• **WHAT THE TASK REQUIRES**:
What is the number of lines in the data holding the word "text"? Give that number by itself.

• **RECORDS TO USE**:
=== Begin Enclosure ===
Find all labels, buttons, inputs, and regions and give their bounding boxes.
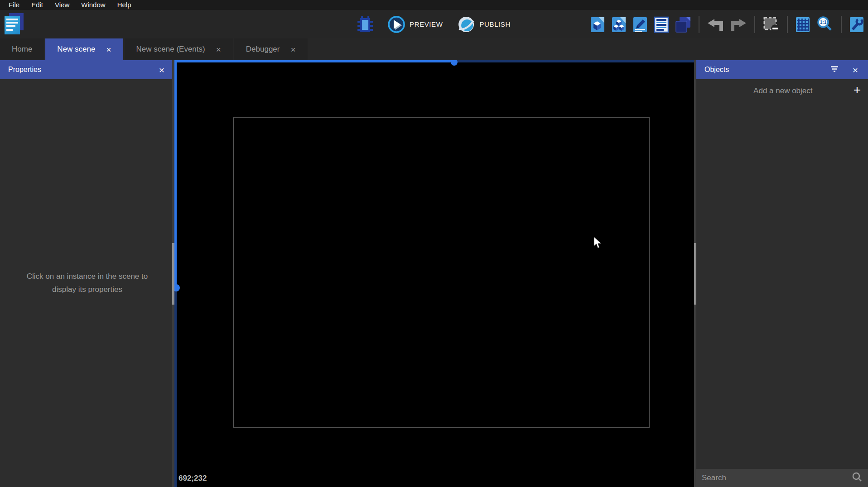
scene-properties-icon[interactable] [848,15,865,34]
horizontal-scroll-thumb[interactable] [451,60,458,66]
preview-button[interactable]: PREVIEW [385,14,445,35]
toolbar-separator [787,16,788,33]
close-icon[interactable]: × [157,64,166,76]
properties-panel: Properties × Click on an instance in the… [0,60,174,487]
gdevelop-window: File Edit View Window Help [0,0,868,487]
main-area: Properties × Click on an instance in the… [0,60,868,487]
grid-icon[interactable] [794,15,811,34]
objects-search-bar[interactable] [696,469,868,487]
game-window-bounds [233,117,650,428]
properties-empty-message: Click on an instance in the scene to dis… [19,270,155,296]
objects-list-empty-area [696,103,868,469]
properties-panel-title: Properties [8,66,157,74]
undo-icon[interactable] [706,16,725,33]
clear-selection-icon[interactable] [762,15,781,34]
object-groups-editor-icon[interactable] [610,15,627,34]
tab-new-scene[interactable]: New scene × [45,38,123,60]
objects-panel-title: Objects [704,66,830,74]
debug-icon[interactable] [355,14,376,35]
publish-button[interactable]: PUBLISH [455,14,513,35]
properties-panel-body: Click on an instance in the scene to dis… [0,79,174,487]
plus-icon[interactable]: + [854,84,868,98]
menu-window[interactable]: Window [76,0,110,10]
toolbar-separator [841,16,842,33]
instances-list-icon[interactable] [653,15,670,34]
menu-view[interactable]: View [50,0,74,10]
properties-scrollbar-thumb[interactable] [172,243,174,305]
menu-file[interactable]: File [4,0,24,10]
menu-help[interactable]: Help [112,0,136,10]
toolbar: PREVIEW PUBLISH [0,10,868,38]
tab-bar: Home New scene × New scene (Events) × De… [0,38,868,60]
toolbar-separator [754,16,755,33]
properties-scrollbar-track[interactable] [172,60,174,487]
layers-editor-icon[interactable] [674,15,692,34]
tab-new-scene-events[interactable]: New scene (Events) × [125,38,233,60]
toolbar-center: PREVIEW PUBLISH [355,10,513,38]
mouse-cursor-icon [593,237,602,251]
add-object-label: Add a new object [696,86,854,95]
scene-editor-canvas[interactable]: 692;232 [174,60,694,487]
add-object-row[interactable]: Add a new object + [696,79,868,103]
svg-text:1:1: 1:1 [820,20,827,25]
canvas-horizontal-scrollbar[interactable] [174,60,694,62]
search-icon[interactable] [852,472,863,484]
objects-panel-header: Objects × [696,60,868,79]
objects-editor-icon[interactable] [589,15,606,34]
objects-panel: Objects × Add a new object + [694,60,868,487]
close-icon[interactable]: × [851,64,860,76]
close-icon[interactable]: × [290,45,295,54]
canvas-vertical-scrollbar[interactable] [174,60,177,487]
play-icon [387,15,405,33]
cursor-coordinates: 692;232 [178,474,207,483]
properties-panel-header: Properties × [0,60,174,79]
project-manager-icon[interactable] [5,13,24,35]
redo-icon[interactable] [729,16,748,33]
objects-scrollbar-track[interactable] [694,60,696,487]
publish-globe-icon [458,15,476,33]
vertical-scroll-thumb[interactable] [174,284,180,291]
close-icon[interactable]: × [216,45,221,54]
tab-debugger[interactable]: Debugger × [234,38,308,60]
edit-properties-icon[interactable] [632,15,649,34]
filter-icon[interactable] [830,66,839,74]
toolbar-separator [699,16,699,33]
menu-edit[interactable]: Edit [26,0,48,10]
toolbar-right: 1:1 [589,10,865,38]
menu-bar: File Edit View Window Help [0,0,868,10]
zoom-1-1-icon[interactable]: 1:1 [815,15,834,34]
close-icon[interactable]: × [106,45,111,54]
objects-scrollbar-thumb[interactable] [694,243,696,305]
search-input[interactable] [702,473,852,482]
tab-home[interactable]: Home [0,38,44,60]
=== End Enclosure ===
=== Begin Enclosure ===
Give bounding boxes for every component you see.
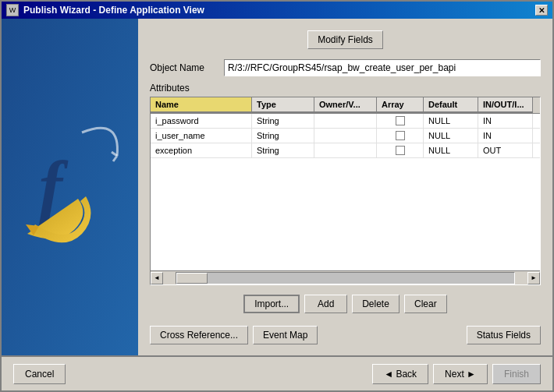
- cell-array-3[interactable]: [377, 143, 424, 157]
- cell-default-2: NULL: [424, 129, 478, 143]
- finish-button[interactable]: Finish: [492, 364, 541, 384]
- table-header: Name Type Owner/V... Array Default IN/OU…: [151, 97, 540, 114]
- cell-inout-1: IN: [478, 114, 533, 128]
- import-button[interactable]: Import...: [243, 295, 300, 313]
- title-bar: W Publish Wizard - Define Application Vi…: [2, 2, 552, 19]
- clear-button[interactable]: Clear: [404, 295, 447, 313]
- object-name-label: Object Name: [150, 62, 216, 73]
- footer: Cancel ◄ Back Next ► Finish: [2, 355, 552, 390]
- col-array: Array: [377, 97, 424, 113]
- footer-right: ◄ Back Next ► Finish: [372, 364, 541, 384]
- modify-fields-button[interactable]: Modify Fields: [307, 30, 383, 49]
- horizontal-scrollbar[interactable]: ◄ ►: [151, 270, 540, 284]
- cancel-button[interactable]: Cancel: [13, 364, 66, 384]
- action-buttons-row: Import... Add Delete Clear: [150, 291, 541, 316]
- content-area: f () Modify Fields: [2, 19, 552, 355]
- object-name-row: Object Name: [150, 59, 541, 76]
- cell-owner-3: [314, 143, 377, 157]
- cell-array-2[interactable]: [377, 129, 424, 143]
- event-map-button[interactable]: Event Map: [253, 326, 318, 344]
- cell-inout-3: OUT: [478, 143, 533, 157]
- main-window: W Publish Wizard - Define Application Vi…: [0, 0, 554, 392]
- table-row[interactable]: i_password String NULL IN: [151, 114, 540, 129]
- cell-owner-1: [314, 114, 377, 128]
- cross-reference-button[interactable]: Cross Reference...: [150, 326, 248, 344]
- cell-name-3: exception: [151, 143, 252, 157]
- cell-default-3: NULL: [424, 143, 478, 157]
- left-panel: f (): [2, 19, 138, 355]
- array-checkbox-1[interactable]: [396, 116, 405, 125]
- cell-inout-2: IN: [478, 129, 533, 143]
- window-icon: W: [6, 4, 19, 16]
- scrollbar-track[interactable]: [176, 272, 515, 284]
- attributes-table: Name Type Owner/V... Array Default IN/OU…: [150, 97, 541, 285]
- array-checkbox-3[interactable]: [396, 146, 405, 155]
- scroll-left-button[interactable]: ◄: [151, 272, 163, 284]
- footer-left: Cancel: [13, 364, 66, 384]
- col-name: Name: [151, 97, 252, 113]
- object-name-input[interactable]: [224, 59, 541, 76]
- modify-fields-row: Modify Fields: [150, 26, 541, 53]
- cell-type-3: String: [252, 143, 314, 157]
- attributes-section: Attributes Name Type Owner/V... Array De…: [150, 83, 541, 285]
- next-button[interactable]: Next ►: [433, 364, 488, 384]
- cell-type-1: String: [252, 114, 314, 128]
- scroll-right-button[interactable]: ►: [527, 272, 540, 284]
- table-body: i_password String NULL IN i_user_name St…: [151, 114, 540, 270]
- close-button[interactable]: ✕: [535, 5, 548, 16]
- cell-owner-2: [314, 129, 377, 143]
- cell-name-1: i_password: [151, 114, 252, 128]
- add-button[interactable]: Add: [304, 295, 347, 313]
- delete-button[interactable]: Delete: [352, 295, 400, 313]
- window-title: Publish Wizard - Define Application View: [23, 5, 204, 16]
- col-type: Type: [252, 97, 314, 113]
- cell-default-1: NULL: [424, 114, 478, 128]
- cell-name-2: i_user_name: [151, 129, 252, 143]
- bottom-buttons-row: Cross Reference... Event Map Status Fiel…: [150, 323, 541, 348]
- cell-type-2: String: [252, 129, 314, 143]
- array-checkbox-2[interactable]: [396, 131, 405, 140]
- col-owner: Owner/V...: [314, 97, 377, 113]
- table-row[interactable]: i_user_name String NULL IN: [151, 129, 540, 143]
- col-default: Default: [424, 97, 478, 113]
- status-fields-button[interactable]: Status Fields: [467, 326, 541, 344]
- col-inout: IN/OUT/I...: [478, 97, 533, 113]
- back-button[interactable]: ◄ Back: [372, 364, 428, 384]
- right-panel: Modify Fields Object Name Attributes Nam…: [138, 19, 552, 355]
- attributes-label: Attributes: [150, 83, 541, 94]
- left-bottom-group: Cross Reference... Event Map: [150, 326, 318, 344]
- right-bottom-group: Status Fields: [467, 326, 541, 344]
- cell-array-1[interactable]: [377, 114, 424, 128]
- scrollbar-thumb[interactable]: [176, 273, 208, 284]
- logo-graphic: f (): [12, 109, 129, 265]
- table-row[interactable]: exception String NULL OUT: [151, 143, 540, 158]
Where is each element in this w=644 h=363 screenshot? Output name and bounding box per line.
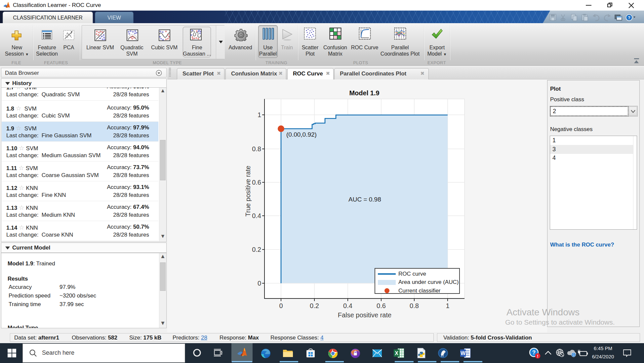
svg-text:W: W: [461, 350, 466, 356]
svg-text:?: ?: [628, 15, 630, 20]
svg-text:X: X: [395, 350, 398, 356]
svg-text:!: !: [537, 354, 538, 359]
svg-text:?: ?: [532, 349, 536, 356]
=== End Enclosure ===
=== Begin Enclosure ===
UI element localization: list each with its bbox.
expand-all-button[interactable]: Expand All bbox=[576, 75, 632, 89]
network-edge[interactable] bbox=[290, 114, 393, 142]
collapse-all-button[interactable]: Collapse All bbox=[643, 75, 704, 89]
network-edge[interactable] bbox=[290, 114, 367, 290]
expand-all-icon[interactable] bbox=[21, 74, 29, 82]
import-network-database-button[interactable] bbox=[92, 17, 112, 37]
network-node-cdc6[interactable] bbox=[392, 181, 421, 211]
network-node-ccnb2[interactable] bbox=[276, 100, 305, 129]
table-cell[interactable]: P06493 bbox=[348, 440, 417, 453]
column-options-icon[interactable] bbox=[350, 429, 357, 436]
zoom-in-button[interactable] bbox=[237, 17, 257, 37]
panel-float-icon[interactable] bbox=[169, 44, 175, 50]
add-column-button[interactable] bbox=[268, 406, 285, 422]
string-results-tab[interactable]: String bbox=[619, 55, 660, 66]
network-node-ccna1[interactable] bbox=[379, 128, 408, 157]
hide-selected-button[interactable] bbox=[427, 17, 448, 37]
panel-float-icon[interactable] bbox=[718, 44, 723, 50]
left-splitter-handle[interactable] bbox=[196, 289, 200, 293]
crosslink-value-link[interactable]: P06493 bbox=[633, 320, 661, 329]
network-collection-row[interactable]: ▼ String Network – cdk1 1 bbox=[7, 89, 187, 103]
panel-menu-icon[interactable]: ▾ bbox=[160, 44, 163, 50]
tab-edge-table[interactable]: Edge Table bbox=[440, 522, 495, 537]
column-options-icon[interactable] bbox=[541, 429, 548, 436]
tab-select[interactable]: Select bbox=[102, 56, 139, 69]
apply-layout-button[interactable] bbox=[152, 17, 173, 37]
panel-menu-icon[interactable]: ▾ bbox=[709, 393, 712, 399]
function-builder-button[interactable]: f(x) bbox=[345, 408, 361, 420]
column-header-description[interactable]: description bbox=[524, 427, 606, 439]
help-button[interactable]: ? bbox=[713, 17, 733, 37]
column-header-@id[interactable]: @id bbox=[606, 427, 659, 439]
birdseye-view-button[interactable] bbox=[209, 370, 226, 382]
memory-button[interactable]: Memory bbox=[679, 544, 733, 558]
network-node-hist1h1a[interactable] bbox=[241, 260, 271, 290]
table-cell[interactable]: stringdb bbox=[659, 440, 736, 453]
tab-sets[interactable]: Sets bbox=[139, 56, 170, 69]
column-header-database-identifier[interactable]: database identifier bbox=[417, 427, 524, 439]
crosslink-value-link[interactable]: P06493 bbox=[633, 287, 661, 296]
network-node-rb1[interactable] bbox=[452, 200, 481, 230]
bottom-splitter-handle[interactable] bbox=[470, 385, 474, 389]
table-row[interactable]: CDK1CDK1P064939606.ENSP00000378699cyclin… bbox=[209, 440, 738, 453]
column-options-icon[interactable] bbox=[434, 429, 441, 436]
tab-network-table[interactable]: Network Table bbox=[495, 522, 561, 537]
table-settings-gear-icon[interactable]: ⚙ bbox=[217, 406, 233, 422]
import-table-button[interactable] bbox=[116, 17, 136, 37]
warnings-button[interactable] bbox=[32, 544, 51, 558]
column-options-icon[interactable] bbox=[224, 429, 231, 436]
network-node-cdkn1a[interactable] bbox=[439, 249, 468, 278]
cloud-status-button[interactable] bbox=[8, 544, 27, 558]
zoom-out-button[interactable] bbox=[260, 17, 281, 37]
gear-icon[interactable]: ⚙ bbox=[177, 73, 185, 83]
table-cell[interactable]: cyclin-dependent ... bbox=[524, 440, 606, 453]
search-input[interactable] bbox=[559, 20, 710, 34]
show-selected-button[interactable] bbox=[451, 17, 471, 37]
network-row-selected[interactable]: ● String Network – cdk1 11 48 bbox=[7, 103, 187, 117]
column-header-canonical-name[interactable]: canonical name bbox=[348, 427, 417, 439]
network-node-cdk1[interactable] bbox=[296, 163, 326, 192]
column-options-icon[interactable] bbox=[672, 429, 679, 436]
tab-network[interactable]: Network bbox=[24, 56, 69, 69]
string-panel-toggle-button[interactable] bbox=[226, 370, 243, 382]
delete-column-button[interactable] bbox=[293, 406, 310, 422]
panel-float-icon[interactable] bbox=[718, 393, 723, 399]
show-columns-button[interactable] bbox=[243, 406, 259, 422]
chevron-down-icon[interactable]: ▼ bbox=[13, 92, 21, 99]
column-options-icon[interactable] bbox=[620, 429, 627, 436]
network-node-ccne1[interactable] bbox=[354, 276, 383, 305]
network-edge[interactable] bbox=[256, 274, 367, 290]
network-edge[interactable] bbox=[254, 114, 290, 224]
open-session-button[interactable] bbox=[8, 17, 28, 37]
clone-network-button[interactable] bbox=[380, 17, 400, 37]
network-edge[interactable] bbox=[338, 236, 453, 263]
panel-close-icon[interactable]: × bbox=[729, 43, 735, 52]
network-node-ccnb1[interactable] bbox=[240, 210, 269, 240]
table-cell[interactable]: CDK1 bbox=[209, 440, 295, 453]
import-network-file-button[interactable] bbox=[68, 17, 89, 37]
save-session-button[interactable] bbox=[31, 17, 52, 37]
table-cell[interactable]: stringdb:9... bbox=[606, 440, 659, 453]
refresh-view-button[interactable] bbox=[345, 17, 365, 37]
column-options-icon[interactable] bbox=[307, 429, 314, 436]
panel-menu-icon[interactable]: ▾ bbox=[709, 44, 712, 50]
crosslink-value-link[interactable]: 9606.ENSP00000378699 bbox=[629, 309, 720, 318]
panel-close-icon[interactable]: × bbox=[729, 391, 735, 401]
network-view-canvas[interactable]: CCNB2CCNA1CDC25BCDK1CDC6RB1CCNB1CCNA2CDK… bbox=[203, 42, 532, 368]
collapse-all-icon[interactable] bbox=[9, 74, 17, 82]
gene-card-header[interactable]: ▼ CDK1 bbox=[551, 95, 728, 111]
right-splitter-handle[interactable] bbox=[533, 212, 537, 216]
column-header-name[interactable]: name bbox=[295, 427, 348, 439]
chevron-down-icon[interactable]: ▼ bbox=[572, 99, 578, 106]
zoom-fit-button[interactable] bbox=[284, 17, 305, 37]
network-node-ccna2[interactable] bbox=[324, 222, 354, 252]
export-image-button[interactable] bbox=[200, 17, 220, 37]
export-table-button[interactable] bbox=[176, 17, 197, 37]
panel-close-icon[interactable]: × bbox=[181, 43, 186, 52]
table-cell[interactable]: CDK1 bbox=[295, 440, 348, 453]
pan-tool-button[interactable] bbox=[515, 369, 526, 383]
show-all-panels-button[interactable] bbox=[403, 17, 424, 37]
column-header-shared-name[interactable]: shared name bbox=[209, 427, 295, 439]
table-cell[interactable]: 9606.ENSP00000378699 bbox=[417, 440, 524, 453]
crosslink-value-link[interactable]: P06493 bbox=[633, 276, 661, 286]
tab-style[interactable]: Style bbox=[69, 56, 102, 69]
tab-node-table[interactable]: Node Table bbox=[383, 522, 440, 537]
=== End Enclosure ===
• **ANSWER SPACE**:
6